→ Work task: The records underneath are to be repeated exactly, with the pictures left out.

→ Items from a dataset:
*** Begin section ***

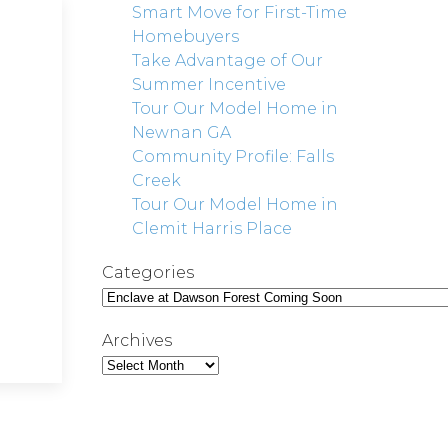
Smart Move for First-Time
Homebuyers
Take Advantage of Our
Summer Incentive
Tour Our Model Home in
Newnan GA
Community Profile: Falls
Creek
Tour Our Model Home in
Clemit Harris Place
Categories
Archives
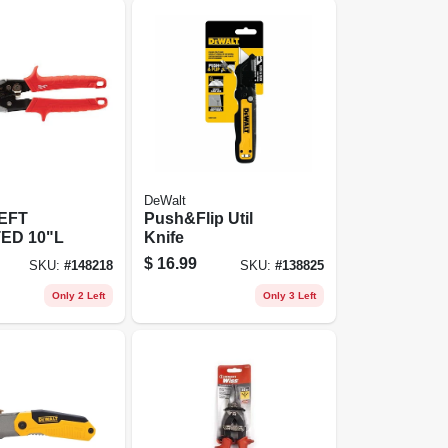
DeWalt
EFT
Push&Flip Util
ED 10"L
Knife
$
16.99
SKU:
#
148218
SKU:
#
138825
Only 2 Left
Only 3 Left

*** End section ***

→ Task response:
Smart Move for First-Time
Homebuyers
Take Advantage of Our
Summer Incentive
Tour Our Model Home in
Newnan GA
Community Profile: Falls
Creek
Tour Our Model Home in
Clemit Harris Place
Categories
Archives
DeWalt
EFT
Push&Flip Util
ED 10"L
Knife
$
16.99
SKU:
#
148218
SKU:
#
138825
Only 2 Left
Only 3 Left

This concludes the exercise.